Boundless

“Are you coming or what?” I call.

He grins, then lifts off the top of the rock in two powerful beats of his wings. My breath catches. We’ve never flown together before, not like this, not in the light of day, unimpeded, without there being something terrible we were flying away from or something scary we were flying toward. We’ve never flown for fun.

He zips by me, so fast all I see is a streak against the blue of the sky. He’s a better flier than I am, more gifted at it, more practiced. He hardly has to flap his wings to stay aloft. He simply flies, like Superman, cutting through the air.

Come on, slowpoke, he says. Get the lead out.

I laugh and start after him.

Today it’s just us and the wind.





4


THE LABYRINTH


That night I dream of Tucker and me, riding Midas on a forest trail. I’m sitting behind him, my legs pressed against his as the horse shifts under us, my arms draped loosely around his chest. My head is filled with the smell of pine and horse and Tucker. I’m completely relaxed, enjoying the sun on my shoulders, the breeze in my hair, the feel of his body against mine. He is all things warm, and good, and strong. He is mine. I lean into him, press a kiss to his shoulder through his blue plaid shirt.

He turns to say something, and the brim of his Stetson hits me in the face. I’m surprised; I lose my balance and nearly slide off the horse, but he steadies me. He takes the hat off, looks at me with his golden-brown hair all askew, eyes impossibly blue, and laughs his husky laugh, which makes goose bumps jump up all along my arms.

“This isn’t working.” He reaches up and transfers the hat to my head, grins. “There. Much better on you.” He angles his face to kiss me. His lips slightly chapped but gentle, tender on mine. His mind full of love.

In this moment I know I’m dreaming. I know it isn’t real. Already I can feel myself waking up. I don’t want to wake up, I think. Not yet.

I open my eyes. It’s still dark, a lamp outside spilling a watery silver light through our open window, a crack of gold under the door, soft shadows cast by the furniture. I’m filled with a strange feeling, almost like déjà vu. The building is eerily quiet, so I know without looking at my clock that it must be pretty late, or early, however you want to look at it. I glance over at Wan Chen. She sighs in her sleep, turns over.

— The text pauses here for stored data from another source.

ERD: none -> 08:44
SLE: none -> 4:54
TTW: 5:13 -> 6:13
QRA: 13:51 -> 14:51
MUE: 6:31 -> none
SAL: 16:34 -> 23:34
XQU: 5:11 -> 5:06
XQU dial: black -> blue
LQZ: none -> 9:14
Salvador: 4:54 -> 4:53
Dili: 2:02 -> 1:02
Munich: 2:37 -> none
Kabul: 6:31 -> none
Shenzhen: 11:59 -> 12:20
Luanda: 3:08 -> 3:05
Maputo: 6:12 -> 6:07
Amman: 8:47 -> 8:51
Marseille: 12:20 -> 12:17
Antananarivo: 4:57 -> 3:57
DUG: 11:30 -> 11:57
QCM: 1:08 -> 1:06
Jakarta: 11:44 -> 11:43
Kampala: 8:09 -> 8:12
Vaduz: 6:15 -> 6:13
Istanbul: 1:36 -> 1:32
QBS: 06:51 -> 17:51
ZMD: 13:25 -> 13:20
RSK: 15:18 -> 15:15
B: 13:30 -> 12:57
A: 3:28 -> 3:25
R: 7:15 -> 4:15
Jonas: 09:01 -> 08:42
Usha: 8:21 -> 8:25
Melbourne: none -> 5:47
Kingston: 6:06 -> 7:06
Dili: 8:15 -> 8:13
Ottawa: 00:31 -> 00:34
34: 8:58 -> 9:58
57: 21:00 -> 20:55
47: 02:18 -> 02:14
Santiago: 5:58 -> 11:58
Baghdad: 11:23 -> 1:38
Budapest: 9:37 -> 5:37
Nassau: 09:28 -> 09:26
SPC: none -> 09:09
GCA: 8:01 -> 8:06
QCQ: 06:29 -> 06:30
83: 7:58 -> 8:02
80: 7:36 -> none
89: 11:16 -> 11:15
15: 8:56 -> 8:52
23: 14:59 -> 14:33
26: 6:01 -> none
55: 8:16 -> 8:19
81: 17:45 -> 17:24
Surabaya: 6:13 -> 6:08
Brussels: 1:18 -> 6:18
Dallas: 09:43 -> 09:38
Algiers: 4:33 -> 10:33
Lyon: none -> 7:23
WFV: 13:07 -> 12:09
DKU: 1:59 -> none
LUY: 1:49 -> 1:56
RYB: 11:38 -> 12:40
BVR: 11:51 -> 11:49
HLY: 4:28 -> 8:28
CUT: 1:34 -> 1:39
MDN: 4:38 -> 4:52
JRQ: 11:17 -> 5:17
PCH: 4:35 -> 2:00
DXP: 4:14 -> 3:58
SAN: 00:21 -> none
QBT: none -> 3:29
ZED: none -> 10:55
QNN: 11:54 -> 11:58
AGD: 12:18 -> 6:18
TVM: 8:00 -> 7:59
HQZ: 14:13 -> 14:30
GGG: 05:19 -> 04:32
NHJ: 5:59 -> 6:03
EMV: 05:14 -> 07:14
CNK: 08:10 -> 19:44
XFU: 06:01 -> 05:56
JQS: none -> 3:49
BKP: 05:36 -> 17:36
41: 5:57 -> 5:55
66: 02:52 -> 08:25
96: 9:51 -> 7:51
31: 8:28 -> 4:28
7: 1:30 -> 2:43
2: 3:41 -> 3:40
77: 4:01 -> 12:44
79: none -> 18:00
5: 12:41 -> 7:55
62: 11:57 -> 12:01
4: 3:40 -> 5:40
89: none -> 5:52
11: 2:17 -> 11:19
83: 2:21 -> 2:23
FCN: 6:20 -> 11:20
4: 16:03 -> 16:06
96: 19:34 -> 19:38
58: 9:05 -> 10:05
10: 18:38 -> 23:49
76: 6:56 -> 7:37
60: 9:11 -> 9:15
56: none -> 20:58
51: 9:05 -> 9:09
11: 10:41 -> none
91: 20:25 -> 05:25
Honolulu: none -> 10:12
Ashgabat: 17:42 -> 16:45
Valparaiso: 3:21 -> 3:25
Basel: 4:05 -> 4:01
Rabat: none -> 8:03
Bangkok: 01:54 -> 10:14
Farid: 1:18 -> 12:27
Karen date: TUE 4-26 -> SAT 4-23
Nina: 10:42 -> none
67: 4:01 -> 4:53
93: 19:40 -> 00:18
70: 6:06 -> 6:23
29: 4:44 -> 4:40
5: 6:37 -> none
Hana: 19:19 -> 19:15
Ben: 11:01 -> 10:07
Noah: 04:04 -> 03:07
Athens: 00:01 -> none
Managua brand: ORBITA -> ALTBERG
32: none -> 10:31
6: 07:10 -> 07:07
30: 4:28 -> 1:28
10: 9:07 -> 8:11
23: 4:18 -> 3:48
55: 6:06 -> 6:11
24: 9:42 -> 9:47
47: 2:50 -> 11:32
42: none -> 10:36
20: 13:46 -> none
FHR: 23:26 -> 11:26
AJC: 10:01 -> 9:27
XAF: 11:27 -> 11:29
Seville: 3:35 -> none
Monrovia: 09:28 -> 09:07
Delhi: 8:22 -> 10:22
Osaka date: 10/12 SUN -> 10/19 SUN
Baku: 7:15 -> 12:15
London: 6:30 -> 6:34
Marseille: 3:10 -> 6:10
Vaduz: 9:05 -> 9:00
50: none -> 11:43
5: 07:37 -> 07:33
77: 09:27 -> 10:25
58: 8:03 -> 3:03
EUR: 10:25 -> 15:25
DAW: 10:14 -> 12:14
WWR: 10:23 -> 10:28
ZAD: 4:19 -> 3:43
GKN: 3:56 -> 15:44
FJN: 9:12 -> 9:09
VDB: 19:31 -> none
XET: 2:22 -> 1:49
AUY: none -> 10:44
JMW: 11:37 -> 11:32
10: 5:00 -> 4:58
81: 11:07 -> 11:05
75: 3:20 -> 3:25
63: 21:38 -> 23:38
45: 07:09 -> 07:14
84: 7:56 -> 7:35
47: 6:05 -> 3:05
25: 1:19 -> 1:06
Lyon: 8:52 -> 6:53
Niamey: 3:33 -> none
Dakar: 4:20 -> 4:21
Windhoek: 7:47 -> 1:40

The dream is unfair, I think. Especially since I had such a good time with Christian this morning. I felt connected with him, like I was finally where I was supposed to be. I felt right.

Dumb dream. My stupid subconscious is refusing to face facts: Tucker and I are over. Done.

Dumb brain of mine. Dumb heart.

There’s a light tapping sound, so faint I think I might have imagined it. I sit up, listening. It comes again. All at once I realize that it was the knocking that woke me.

I throw on my sweatshirt and tiptoe to the door. I unlatch it and open it a crack, squint into the brightness of the hall.

My brother is standing outside my door.

“Jeffrey!” I gasp.

I probably should play it cool, but I can’t. I throw my arms around him. He stiffens in surprise, the muscles in his shoulders tense as I hang on to him, but then finally he puts his hands on my back and relaxes. It’s so good to be able to hug him, to know that he is solid and safe and unharmed, that I almost laugh.

“What are you doing here?” I ask after a minute. “How did you find me?”

“What, you think I couldn’t track you down if I wanted to?” he says. “I thought I saw you today, and I guess I missed you.”

I pull back and look at him. He seems bigger, somehow. Taller, but leaner. Older.

I grab him by the arm and haul him downstairs into the laundry room, where we can talk without waking everybody up.

“Where have you been?” I demand after the door closes behind us.